RECORDS SHOWN:
..........

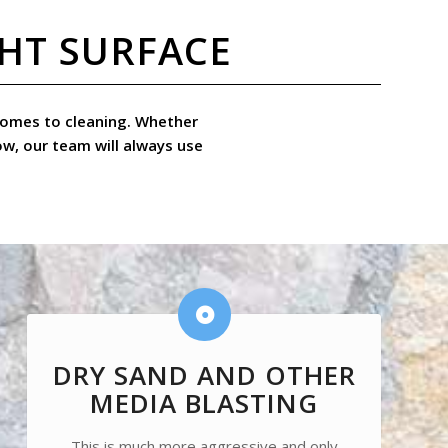
GHT SURFACE
t comes to cleaning. Whether
ow, our team will always use
DRY SAND AND OTHER
MEDIA BLASTING
This is much more aggressive and only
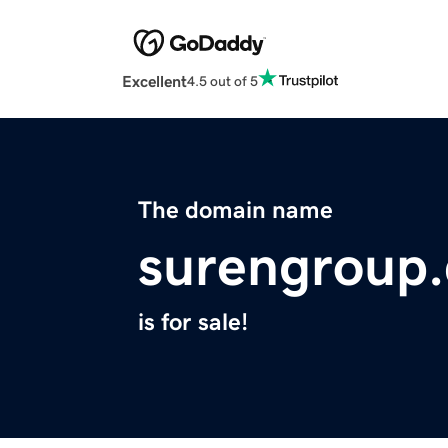
Excellent
4.5 out of 5
The domain name
surengroup
is for sale!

..........

WORK ITEM: Write out the whole listing exactly, and drop the pictures.

SOLUTION TO THIS EXERCISE:
GHT SURFACE
t comes to cleaning. Whether
ow, our team will always use
DRY SAND AND OTHER
MEDIA BLASTING
This is much more aggressive and only
Excellent
4.5 out of 5
The domain name
surengroup
is for sale!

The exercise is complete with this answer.